**** Records for this task
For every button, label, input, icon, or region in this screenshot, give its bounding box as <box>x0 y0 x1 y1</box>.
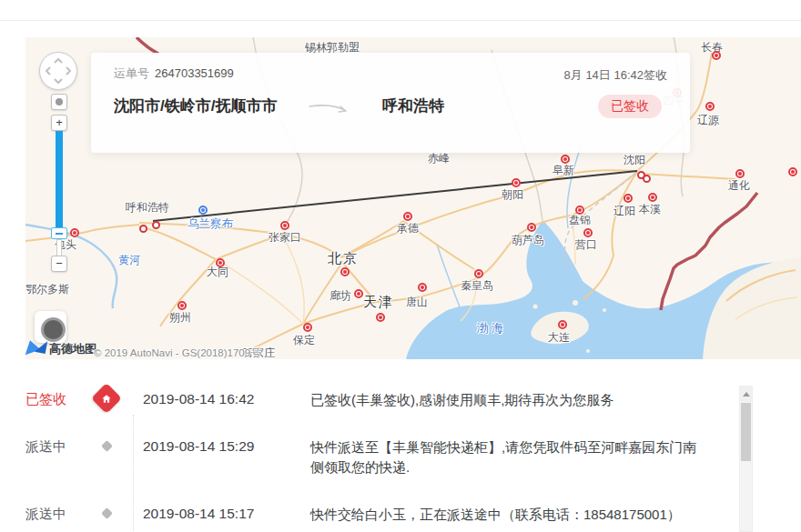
city-marker-icon <box>474 269 483 278</box>
map-label: 天津 <box>363 294 394 311</box>
map-label: 承德 <box>397 221 419 236</box>
scrollbar-up-button[interactable] <box>740 386 752 401</box>
city-marker-icon <box>583 228 593 237</box>
map-label: 渤海 <box>477 320 506 336</box>
map-attribution: © 2019 AutoNavi - GS(2018)1709号 <box>94 346 261 359</box>
map-label: 张家口 <box>269 230 301 246</box>
city-marker-icon <box>177 301 187 310</box>
map-label: 廊坊 <box>330 288 351 304</box>
city-marker-icon <box>70 228 79 237</box>
map-label: 北京 <box>328 250 359 267</box>
map-label: 辽阳 <box>613 204 635 219</box>
timeline-description: 快件交给白小玉，正在派送途中（联系电话：18548175001） <box>310 505 707 525</box>
timeline-status: 派送中 <box>0 505 70 522</box>
city-marker-icon <box>558 320 567 329</box>
waybill-number: 264703351699 <box>155 66 234 80</box>
city-marker-icon <box>788 167 797 176</box>
map-label: 保定 <box>293 333 315 348</box>
city-marker-icon <box>340 267 350 276</box>
timeline-row: 派送中 2019-08-14 15:17 快件交给白小玉，正在派送途中（联系电话… <box>0 505 737 525</box>
timeline-row: 派送中 2019-08-14 15:29 快件派送至【丰巢智能快递柜】,请您凭取… <box>0 437 737 477</box>
amap-logo-text: 高德地图 <box>49 341 96 357</box>
map-label: 鄂尔多斯 <box>25 282 69 297</box>
city-marker-icon <box>735 169 745 178</box>
map-label: 沈阳 <box>624 153 645 168</box>
timeline-time: 2019-08-14 15:17 <box>143 505 279 522</box>
route-arrow-icon <box>308 100 351 120</box>
map-label: 秦皇岛 <box>461 278 493 294</box>
map-label: 营口 <box>575 237 597 253</box>
map-label: 本溪 <box>639 202 661 217</box>
scrollbar-thumb[interactable] <box>741 403 751 461</box>
zoom-in-button[interactable]: + <box>51 115 67 131</box>
city-marker-blue-icon <box>198 206 208 215</box>
timeline-node-icon <box>101 507 113 519</box>
zoom-slider-track-lower[interactable] <box>56 239 62 257</box>
timeline-description: 快件派送至【丰巢智能快递柜】,请您凭取件码至河畔嘉园东门南侧领取您的快递. <box>310 437 707 477</box>
delivered-time: 8月 14日 16:42签收 <box>564 67 667 84</box>
timeline-icon-col <box>70 505 143 517</box>
timeline-row: 已签收 2019-08-14 16:42 已签收(丰巢签收),感谢使用顺丰,期待… <box>0 390 737 410</box>
zoom-out-button[interactable]: − <box>51 256 67 272</box>
city-marker-icon <box>575 206 584 215</box>
city-marker-icon <box>418 283 427 292</box>
timeline-icon-col <box>70 390 143 409</box>
map-label: 盘锦 <box>569 213 591 228</box>
route-endpoint-icon <box>643 175 651 183</box>
city-marker-icon <box>705 102 715 111</box>
waybill-card: 运单号264703351699 8月 14日 16:42签收 沈阳市/铁岭市/抚… <box>91 53 690 153</box>
locate-button[interactable] <box>51 94 67 110</box>
map-label: 唐山 <box>406 295 428 310</box>
map-label: 朔州 <box>169 310 191 326</box>
city-marker-icon <box>712 51 721 60</box>
map-label: 辽源 <box>697 113 719 128</box>
city-marker-icon <box>216 258 225 267</box>
city-marker-icon <box>403 212 412 221</box>
map-pan-control[interactable] <box>39 52 77 90</box>
page-divider <box>0 20 801 21</box>
map-label: 乌兰察布 <box>188 216 233 232</box>
amap-logo[interactable]: 高德地图 <box>27 340 96 357</box>
timeline-node-icon <box>101 440 113 452</box>
city-marker-icon <box>527 223 536 232</box>
city-marker-icon <box>648 193 657 202</box>
city-marker-icon <box>303 323 312 332</box>
map-label: 黄河 <box>118 253 140 268</box>
map-label: 大连 <box>548 330 570 346</box>
timeline-time: 2019-08-14 16:42 <box>143 390 279 407</box>
origin-city: 沈阳市/铁岭市/抚顺市市 <box>114 93 296 120</box>
timeline-rows: 已签收 2019-08-14 16:42 已签收(丰巢签收),感谢使用顺丰,期待… <box>0 375 737 532</box>
map-label: 朝阳 <box>502 187 523 203</box>
timeline-description: 已签收(丰巢签收),感谢使用顺丰,期待再次为您服务 <box>310 390 707 410</box>
city-marker-icon <box>354 289 363 298</box>
city-marker-icon <box>512 178 521 187</box>
timeline-status: 已签收 <box>0 390 70 407</box>
city-marker-icon <box>624 194 633 203</box>
zoom-slider-track[interactable] <box>56 131 63 229</box>
timeline-scrollbar[interactable] <box>739 386 753 532</box>
tracking-timeline: 已签收 2019-08-14 16:42 已签收(丰巢签收),感谢使用顺丰,期待… <box>0 375 737 532</box>
destination-city: 呼和浩特 <box>382 93 444 120</box>
map-label: 赤峰 <box>428 151 450 166</box>
amap-plane-icon <box>27 340 47 357</box>
map-label: 通化 <box>728 178 750 194</box>
waybill-label: 运单号 <box>114 66 149 80</box>
city-marker-icon <box>376 313 385 322</box>
map-label: 葫芦岛 <box>512 233 544 248</box>
city-marker-icon <box>561 155 570 164</box>
waybill-number-row: 运单号264703351699 <box>114 65 234 82</box>
delivered-house-icon <box>91 383 122 414</box>
zoom-slider-handle[interactable] <box>51 227 67 239</box>
map-label: 阜新 <box>553 163 574 178</box>
pan-arrows-icon <box>40 53 76 89</box>
tracking-page: 锡林郭勒盟长春四平辽源通化沈阳阜新朝阳赤峰承德葫芦岛盘锦辽阳本溪营口秦皇岛唐山天… <box>0 0 801 532</box>
map-label: 呼和浩特 <box>126 200 169 216</box>
map-mode-button[interactable] <box>35 311 66 343</box>
timeline-icon-col <box>70 437 143 450</box>
city-marker-icon <box>280 221 289 230</box>
timeline-status: 派送中 <box>0 437 70 455</box>
route-endpoint-icon <box>139 225 147 233</box>
status-badge: 已签收 <box>598 95 662 118</box>
timeline-time: 2019-08-14 15:29 <box>143 437 279 455</box>
route-endpoint-icon <box>152 221 160 229</box>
********
**What you need to do:** Copy out every entry above exactly. Leave the pictures out.

**Your response:**
For every button, label, input, icon, or region in this screenshot, give its bounding box as <box>x0 y0 x1 y1</box>.
city-marker-icon <box>474 269 483 278</box>
map-label: 天津 <box>363 294 394 311</box>
map-label: 承德 <box>397 221 419 236</box>
scrollbar-up-button[interactable] <box>740 386 752 401</box>
city-marker-icon <box>583 228 593 237</box>
map-label: 渤海 <box>477 320 506 336</box>
map-attribution: © 2019 AutoNavi - GS(2018)1709号 <box>94 346 261 359</box>
map-label: 张家口 <box>269 230 301 246</box>
city-marker-icon <box>177 301 187 310</box>
map-label: 廊坊 <box>330 288 351 304</box>
city-marker-icon <box>70 228 79 237</box>
map-label: 北京 <box>328 250 359 267</box>
map-label: 辽阳 <box>613 204 635 219</box>
timeline-description: 快件交给白小玉，正在派送途中（联系电话：18548175001） <box>310 505 707 525</box>
timeline-status: 派送中 <box>0 505 70 522</box>
city-marker-icon <box>558 320 567 329</box>
waybill-number: 264703351699 <box>155 66 234 80</box>
city-marker-icon <box>788 167 797 176</box>
map-label: 保定 <box>293 333 315 348</box>
city-marker-icon <box>340 267 350 276</box>
timeline-row: 派送中 2019-08-14 15:17 快件交给白小玉，正在派送途中（联系电话… <box>0 505 737 525</box>
timeline-row: 派送中 2019-08-14 15:29 快件派送至【丰巢智能快递柜】,请您凭取… <box>0 437 737 477</box>
amap-logo-text: 高德地图 <box>49 341 96 357</box>
map-label: 鄂尔多斯 <box>25 282 69 297</box>
city-marker-icon <box>735 169 745 178</box>
map-label: 沈阳 <box>624 153 645 168</box>
timeline-time: 2019-08-14 15:17 <box>143 505 279 522</box>
route-arrow-icon <box>308 100 351 120</box>
map-label: 秦皇岛 <box>461 278 493 294</box>
map-label: 营口 <box>575 237 597 253</box>
map-label: 本溪 <box>639 202 661 217</box>
scrollbar-thumb[interactable] <box>741 403 751 461</box>
zoom-in-button[interactable]: + <box>51 115 67 131</box>
city-marker-blue-icon <box>198 206 208 215</box>
timeline-node-icon <box>101 507 113 519</box>
zoom-slider-track-lower[interactable] <box>56 239 62 257</box>
timeline-description: 快件派送至【丰巢智能快递柜】,请您凭取件码至河畔嘉园东门南侧领取您的快递. <box>310 437 707 477</box>
delivered-time: 8月 14日 16:42签收 <box>564 67 667 84</box>
timeline-icon-col <box>70 505 143 517</box>
timeline-row: 已签收 2019-08-14 16:42 已签收(丰巢签收),感谢使用顺丰,期待… <box>0 390 737 410</box>
zoom-out-button[interactable]: − <box>51 256 67 272</box>
city-marker-icon <box>575 206 584 215</box>
city-marker-icon <box>418 283 427 292</box>
timeline-icon-col <box>70 390 143 409</box>
map-label: 盘锦 <box>569 213 591 228</box>
route-endpoint-icon <box>643 175 651 183</box>
city-marker-icon <box>705 102 715 111</box>
waybill-card: 运单号264703351699 8月 14日 16:42签收 沈阳市/铁岭市/抚… <box>91 53 690 153</box>
locate-button[interactable] <box>51 94 67 110</box>
map-label: 唐山 <box>406 295 428 310</box>
map-label: 朔州 <box>169 310 191 326</box>
city-marker-icon <box>712 51 721 60</box>
map-label: 辽源 <box>697 113 719 128</box>
city-marker-icon <box>216 258 225 267</box>
city-marker-icon <box>403 212 412 221</box>
map-pan-control[interactable] <box>39 52 77 90</box>
page-divider <box>0 20 801 21</box>
map-label: 乌兰察布 <box>188 216 233 232</box>
amap-logo[interactable]: 高德地图 <box>27 340 96 357</box>
timeline-node-icon <box>101 440 113 452</box>
city-marker-icon <box>527 223 536 232</box>
city-marker-icon <box>648 193 657 202</box>
city-marker-icon <box>303 323 312 332</box>
map-label: 黄河 <box>118 253 140 268</box>
map-label: 大连 <box>548 330 570 346</box>
timeline-time: 2019-08-14 16:42 <box>143 390 279 407</box>
origin-city: 沈阳市/铁岭市/抚顺市市 <box>114 93 296 120</box>
timeline-rows: 已签收 2019-08-14 16:42 已签收(丰巢签收),感谢使用顺丰,期待… <box>0 375 737 532</box>
map-label: 朝阳 <box>502 187 523 203</box>
timeline-description: 已签收(丰巢签收),感谢使用顺丰,期待再次为您服务 <box>310 390 707 410</box>
city-marker-icon <box>354 289 363 298</box>
city-marker-icon <box>512 178 521 187</box>
timeline-status: 已签收 <box>0 390 70 407</box>
city-marker-icon <box>624 194 633 203</box>
zoom-slider-track[interactable] <box>56 131 63 229</box>
timeline-scrollbar[interactable] <box>739 386 753 532</box>
tracking-timeline: 已签收 2019-08-14 16:42 已签收(丰巢签收),感谢使用顺丰,期待… <box>0 375 737 532</box>
destination-city: 呼和浩特 <box>382 93 444 120</box>
map-label: 赤峰 <box>428 151 450 166</box>
amap-plane-icon <box>27 340 47 357</box>
map-label: 通化 <box>728 178 750 194</box>
waybill-label: 运单号 <box>114 66 149 80</box>
city-marker-icon <box>376 313 385 322</box>
map-label: 葫芦岛 <box>512 233 544 248</box>
city-marker-icon <box>561 155 570 164</box>
waybill-number-row: 运单号264703351699 <box>114 65 234 82</box>
delivered-house-icon <box>91 383 122 414</box>
zoom-slider-handle[interactable] <box>51 227 67 239</box>
map-label: 阜新 <box>553 163 574 178</box>
pan-arrows-icon <box>40 53 76 89</box>
tracking-page: 锡林郭勒盟长春四平辽源通化沈阳阜新朝阳赤峰承德葫芦岛盘锦辽阳本溪营口秦皇岛唐山天… <box>0 0 801 532</box>
map-label: 呼和浩特 <box>126 200 169 216</box>
map-mode-button[interactable] <box>35 311 66 343</box>
timeline-icon-col <box>70 437 143 450</box>
city-marker-icon <box>280 221 289 230</box>
timeline-status: 派送中 <box>0 437 70 455</box>
route-endpoint-icon <box>139 225 147 233</box>
status-badge: 已签收 <box>598 95 662 118</box>
timeline-time: 2019-08-14 15:29 <box>143 437 279 455</box>
route-endpoint-icon <box>152 221 160 229</box>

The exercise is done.